Treble fever also hit Manchester in 1999, but for United and Alex Ferguson, who famously added a last-gasp injury-time triumph in the Champions League final against Bayern Munich to Premier League and FA Cup glory.

Meanwhile, City were grappling with life in Division Two – the third tier of English football – for the first time in their history.

"It is unthinkable now but it was only 20 years ago, a generation ago," said Nicky Weaver, the former England Under-21 goalkeeper who would end his breakthrough campaign in 1998-99 as City's saviour. "They're at Wembley every other week now."

"It was my first season playing, so for me it was just a thrill to be involved in it all. The fans probably didn't think so, going to places like York and Colchester and Lincoln and Macclesfield and places like that.

"It took us four or five months to get into our stride. I think everyone thought it was going to be a lot easier than it was."

City had been in the Premier League as recently as 1996 but two relegations in three seasons sapped morale at their tired former home of Maine Road.

A 3-0 win over Blackpool on the opening day of the season proved a false dawn as a bloated and ill-equipped squad slogged away with mixed results. Across town, United were heading for the footballing stratosphere.

A December loss at York City left Royle's pre-season promotion favourites 12th in the table and in danger of slipping into oblivion. However, no-nonsense captain Andy Morrison came in to add some steel to the backline and the corner was turned in the nick of time.

"I remember going to Wrexham on Boxing Day," Weaver said, of a game when Dutch defender Gerard Wiekens scored the only goal for City. "Ian Rush was playing for Wrexham. That was a big thing for me at the time, playing against someone like Ian Rush.

"We won 1-0 and then we beat Stoke at Maine Road and went on a really good run."

Regular goals from Shaun Goater, wing wizardry from United loanee Terry Cooke and Weaver's increasingly sharp keeping were all factors as Royle's men stormed up to third.

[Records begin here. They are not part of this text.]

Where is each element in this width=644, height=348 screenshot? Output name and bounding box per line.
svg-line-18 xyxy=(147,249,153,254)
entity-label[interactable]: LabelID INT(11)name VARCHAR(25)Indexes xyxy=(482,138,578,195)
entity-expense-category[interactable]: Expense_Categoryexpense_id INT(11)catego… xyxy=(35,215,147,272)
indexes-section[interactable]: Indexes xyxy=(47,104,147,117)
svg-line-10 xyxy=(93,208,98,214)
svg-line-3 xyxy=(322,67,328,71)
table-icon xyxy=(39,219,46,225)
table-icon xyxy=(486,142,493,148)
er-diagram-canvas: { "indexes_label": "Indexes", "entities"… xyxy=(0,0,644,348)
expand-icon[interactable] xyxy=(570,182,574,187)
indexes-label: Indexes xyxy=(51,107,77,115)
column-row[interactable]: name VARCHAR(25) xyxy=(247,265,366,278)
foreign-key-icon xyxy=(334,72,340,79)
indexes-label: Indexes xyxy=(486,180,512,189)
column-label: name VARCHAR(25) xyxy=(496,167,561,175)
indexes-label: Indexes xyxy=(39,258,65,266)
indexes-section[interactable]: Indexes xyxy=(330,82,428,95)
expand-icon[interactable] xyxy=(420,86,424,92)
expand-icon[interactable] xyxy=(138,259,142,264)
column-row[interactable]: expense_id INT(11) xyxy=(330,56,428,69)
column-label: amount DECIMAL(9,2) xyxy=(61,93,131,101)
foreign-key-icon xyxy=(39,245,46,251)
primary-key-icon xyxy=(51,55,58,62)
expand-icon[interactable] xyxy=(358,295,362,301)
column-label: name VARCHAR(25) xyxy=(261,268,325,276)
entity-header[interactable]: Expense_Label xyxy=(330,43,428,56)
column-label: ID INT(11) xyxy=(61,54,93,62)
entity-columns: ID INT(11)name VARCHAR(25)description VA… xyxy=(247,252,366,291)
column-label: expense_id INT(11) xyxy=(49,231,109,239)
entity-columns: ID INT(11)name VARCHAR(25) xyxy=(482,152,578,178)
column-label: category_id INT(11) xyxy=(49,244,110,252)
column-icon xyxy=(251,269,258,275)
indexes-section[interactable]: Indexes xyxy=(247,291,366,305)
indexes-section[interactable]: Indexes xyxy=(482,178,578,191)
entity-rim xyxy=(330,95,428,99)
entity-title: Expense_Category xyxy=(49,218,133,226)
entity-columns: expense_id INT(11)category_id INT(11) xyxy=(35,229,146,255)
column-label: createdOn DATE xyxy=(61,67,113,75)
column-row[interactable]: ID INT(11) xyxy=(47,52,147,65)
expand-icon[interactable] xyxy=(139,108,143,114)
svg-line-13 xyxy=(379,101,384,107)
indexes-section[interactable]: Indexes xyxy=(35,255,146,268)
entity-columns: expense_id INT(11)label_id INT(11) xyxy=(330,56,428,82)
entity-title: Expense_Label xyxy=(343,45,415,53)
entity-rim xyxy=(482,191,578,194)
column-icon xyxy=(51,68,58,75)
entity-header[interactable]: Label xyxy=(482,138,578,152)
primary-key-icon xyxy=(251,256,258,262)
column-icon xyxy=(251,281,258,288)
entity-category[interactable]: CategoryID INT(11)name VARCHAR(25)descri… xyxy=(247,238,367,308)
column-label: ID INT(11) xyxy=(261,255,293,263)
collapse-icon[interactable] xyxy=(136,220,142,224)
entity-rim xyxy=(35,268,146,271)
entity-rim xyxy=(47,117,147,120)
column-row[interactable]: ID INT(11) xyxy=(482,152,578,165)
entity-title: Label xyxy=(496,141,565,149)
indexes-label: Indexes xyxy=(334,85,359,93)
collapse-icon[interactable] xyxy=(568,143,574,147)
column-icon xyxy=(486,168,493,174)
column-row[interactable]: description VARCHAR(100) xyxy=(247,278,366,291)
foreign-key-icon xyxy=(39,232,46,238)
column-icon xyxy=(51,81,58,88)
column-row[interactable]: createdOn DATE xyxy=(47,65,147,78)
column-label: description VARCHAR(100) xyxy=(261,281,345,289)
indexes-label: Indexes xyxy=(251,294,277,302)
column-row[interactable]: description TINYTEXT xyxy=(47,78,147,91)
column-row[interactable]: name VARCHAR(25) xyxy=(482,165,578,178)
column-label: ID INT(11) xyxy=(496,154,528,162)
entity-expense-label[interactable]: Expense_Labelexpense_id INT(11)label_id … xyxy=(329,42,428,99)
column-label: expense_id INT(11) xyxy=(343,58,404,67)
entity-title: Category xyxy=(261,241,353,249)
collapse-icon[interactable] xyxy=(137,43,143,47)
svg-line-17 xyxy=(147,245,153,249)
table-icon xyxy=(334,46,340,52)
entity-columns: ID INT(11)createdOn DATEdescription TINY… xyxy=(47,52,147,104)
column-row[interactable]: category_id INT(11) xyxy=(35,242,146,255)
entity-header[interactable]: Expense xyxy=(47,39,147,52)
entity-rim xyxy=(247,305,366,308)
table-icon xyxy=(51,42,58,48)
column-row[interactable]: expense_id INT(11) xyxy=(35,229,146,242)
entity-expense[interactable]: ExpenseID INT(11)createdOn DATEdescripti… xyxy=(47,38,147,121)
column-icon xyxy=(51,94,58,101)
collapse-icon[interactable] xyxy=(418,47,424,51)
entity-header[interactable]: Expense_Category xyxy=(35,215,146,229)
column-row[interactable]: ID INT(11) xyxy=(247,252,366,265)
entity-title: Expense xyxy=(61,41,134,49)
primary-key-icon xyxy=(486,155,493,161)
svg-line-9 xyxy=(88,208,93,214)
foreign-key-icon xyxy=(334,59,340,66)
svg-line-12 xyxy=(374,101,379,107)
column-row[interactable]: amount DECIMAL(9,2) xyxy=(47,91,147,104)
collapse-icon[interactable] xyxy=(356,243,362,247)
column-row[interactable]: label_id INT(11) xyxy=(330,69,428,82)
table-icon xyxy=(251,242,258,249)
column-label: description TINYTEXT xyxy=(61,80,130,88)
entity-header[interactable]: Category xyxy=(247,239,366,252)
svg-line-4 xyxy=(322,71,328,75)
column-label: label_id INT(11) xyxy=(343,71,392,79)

Automatic promotion proved out of their reach but, after a tense semi-final against Wigan Athletic was negotiated 2-1 on aggregate, Wembley – of the twin towers vintage - awaited.

Tony Pulis' Gillingham were betting outsiders but ‘Cityitis’ struck again as Carl Asaba and Robert Taylor beat Weaver with late goals. It was 2-0 heading into the final minute of the 90 and many of the Manchester contingent were heading for the exits when Kevin Horlock lashed in an apparent consolation.

Then came some hope from the touchline.

"I always thought the biggest thing was the five minutes of injury time. That was a little bit dubious," Weaver chuckled.

"Mark Halsey [referee] is a very popular man in these parts! I've got images of Tony Pulis going mad on the bench."

If Pulis was going mad there was full-scale pandemonium in the City end shortly afterwards when Paul Dickov steered a finish past a familiar face in Vince Bartram, best man at the City striker's wedding, in the Gillingham goal – an 'Aguero moment' before such a thing existed.

Extra time passed without incident before Weaver took the virtue of inexperience into the penalty shoot-out.

"I don't think I'd even been in one in a school tournament," he said. "Nowadays, you look at where the last few penalties have been, you have all the information and statistics.

"There was none of that then. I just thought, 'make yourself look as big as you can, pick a way and go that way'.

The method worked as Weaver thwarted Paul Smith, while Adrian Pennock blazed high and wide. Successes from Horlock, Cooke and - despite not having a senior goal to his name - Richard Edghill meant Guy Butters had to beat Weaver, or City were up and out of the abyss.

"He hit it well enough. It wasn't right in the corner but he got plenty of power on it," the goalkeeper recalled.

"Fortunately, I managed to get two hands on it. I waved the lads over and sort of pulled a face. I don't know where that came from."

Weaver's delirious celebration – halted only by a typically robust intervention from Morrison – is still fondly remembered by City supporters to this day, despite their vastly altered reality.

"If City had just been a mediocre Premier League club now, no-one would talk about it as much as they do, but the fact of where they are and where they have come from, it just makes the story so much bigger and so much better," Weaver said.

"If we hadn't done it, who knows what would have happened? It certainly wouldn't have been any easier.

"The new stadium followed a few years later, and then obviously the big investment came after that. If the stadium hadn't come, the investment might not have come and we might not have been sat here."

For all that Guardiola's unprecedented success is rooted in meticulous attention to detail, it owes a significant debt to the guess work of an unassuming terrace hero.